George THOMA, chief, Communications Engineering Branch, National Library of Medicine (NLM), illustrated several of the deficiencies discussed by the previous speakers. He introduced the topic of special problems by noting the advantages of electronic imaging. For example, it is regenerable because it is a coded file, and real-time quality control is possible with electronic capture, whereas in photographic capture it is not.
One of the difficulties discussed in the scanning and storage process was image quality which, without belaboring the obvious, means different things for maps, medical X-rays, or broadcast television. In the case of documents, THOMA said, image quality boils down to legibility of the textual parts, and fidelity in the case of gray or color photo print-type material. Legibility boils down to scan density, the standard in most cases being 300 dpi. Increasing the resolution with scanners that perform 600 or 1200 dpi, however, comes at a cost.
Better image quality entails at least four different kinds of costs: 1) equipment costs, because the CCD (i.e., charge-couple device) with greater number of elements costs more; 2) time costs that translate to the actual capture costs, because manual labor is involved (the time is also dependent on the fact that more data has to be moved around in the machine in the scanning or network devices that perform the scanning as well as the storage); 3) media costs, because at high resolutions larger files have to be stored; and 4) transmission costs, because there is just more data to be transmitted.

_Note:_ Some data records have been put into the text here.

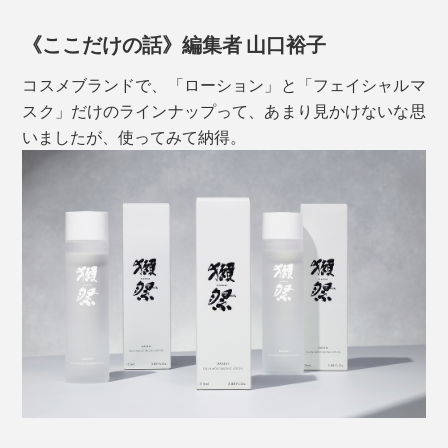
集めています。
《ここだけの話》編集者 山口裕子
コスメブランドで、「ローション」と「フェイシャルマ
スク」だけのラインナップって、あまり見かけないな思
いましたが、使ってみて納得。
ブースター（導入美容液）としても機能するので、パッ
クなどのスペシャルケアの前に使うのもおすすめ。美容
成分の浸透を高める働きをします。
別売りの「獺祭 フェイシャルマスク」も、本品を塗っ
た後に使うとベター。透明感やもちもち感が変わりま
す。
１本で何役もこなす万能ローション。価格は高めです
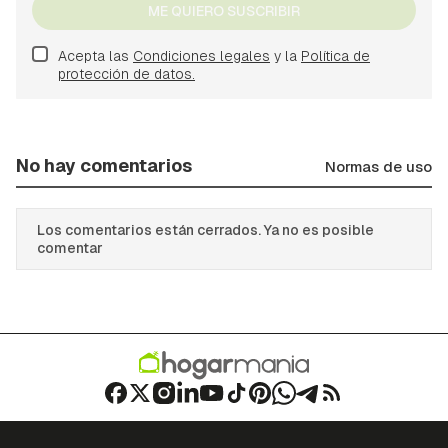
ME QUIERO SUSCRIBIR
Acepta las
Condiciones legales
y la
Política de
protección de datos.
No hay comentarios
Normas de uso
Los comentarios están cerrados. Ya no es posible
comentar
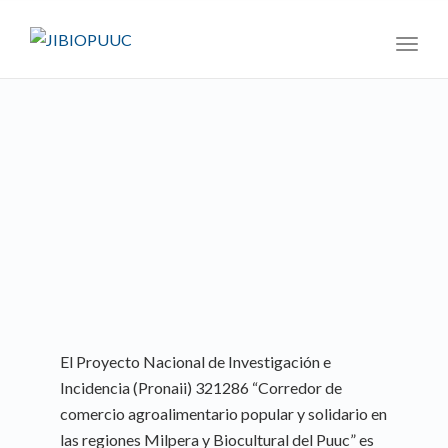
navig
Toggl
navig
El Proyecto Nacional de Investigación e
Incidencia (Pronaii) 321286 “Corredor de
comercio agroalimentario popular y solidario en
las regiones Milpera y Biocultural del Puuc” es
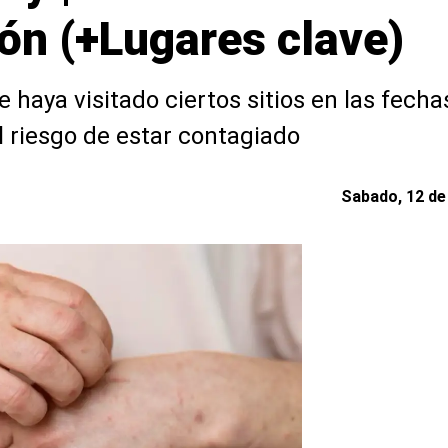
ón (+Lugares clave)
 haya visitado ciertos sitios en las fecha
l riesgo de estar contagiado
Sabado, 12 de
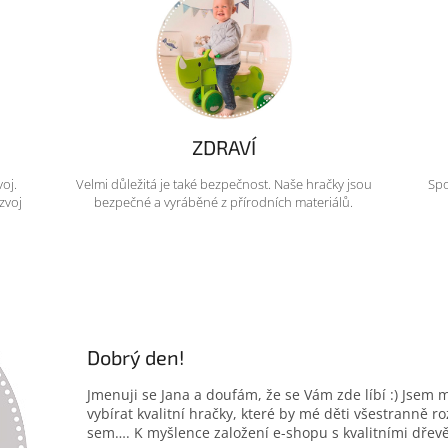
ZDRAVÍ
voj.
Velmi důležitá je také bezpečnost. Naše hračky jsou
Spo
zvoj
bezpečné a vyráběné z přírodních materiálů.
Dobrý den!
Jmenuji se Jana a doufám, že se Vám zde líbí :) Jsem 
vybírat kvalitní hračky, které by mé děti všestranně r
sem…. K myšlence založení e-shopu s kvalitními dřev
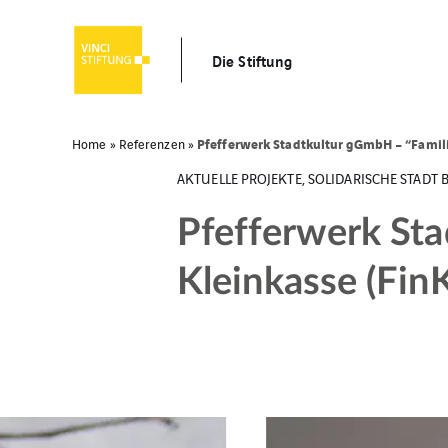
Die Stiftung
Pfefferwerk Stadtkultur gGmbH – “Familie
Home
»
Referenzen
»
AKTUELLE PROJEKTE, SOLIDARISCHE STADT 
Pfefferwerk Sta
Kleinkasse (FinK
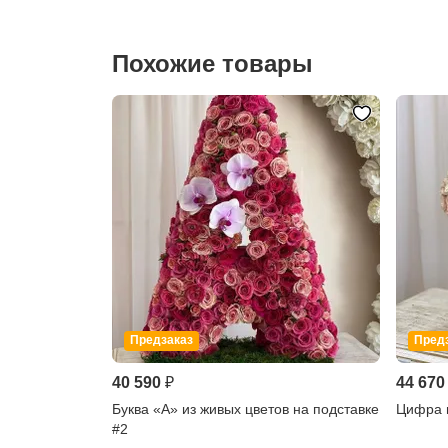
Похожие товары
Предзаказ
Пред
40 590 ₽
44 670
Буква «A» из живых цветов на подставке
Цифра и
#2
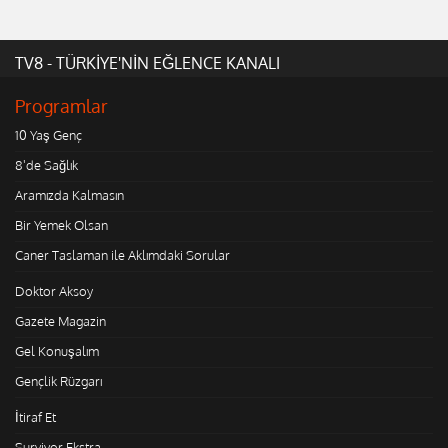
TV8 - TÜRKİYE'NİN EĞLENCE KANALI
Programlar
10 Yaş Genç
8'de Sağlık
Aramızda Kalmasın
Bir Yemek Olsan
Caner Taslaman ile Aklımdaki Sorular
Doktor Aksoy
Gazete Magazin
Gel Konuşalım
Gençlik Rüzgarı
İtiraf Et
Survivor Ekstra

But while resolution takes care of the issue of legibility in image quality, other deficiencies have to do with contrast and elements on the page scanned or the image that needed to be removed or clarified. Thus, THOMA proceeded to illustrate various deficiencies, how they are manifested, and several techniques to overcome them.
Fixed thresholding was the first technique described, suitable for black-and-white text, when the contrast does not vary over the page. One can have many different threshold levels in scanning devices. Thus, THOMA offered an example of extremely poor contrast, which resulted from the fact that the stock was a heavy red. This is the sort of image that when microfilmed fails to provide any legibility whatsoever. Fixed thresholding is the way to change the black-to-red contrast to the desired black-to-white contrast.
Other examples included material that had been browned or yellowed by age. This was also a case of contrast deficiency, and correction was done by fixed thresholding. A final example boils down to the same thing, slight variability, but it is not significant. Fixed thresholding solves this problem as well. The microfilm equivalent is certainly legible, but it comes with dark areas. Though THOMA did not have a slide of the microfilm in this case, he did show the reproduced electronic image.
When one has variable contrast over a page or the lighting over the page area varies, especially in the case where a bound volume has light shining on it, the image must be processed by a dynamic thresholding scheme. One scheme, dynamic averaging, allows the threshold level not to be fixed but to be recomputed for every pixel from the neighboring characteristics. The neighbors of a pixel determine where the threshold should be set for that pixel.
THOMA showed an example of a page that had been made deficient by a variety of techniques, including a burn mark, coffee stains, and a yellow marker. Application of a fixed-thresholding scheme, THOMA argued, might take care of several deficiencies on the page but not all of them. Performing the calculation for a dynamic threshold setting, however, removes most of the deficiencies so that at least the text is legible.
Another problem is representing a gray level with black-and-white pixels by a process known as dithering or electronic screening. But dithering does not provide good image quality for pure black-and-white textual material. THOMA illustrated this point with examples. Although its suitability for photoprint is the reason for electronic screening or dithering, it cannot be used for every compound image. In the document that was distributed by CXP, THOMA noticed that the dithered image of the IEEE test chart evinced some deterioration in the text. He presented an extreme example of deterioration in the text in which compounded documents had to be set right by other techniques. The technique illustrated by the present example was an image merge in which the page is scanned twice and the settings go from fixed threshold to the dithering matrix; the resulting images are merged to give the best results with each technique.
THOMA illustrated how dithering is also used in nonphotographic or nonprint materials with an example of a grayish page from a medical text, which was reproduced to show all of the gray that appeared in the original. Dithering provided a reproduction of all the gray in the original of another example from the same text.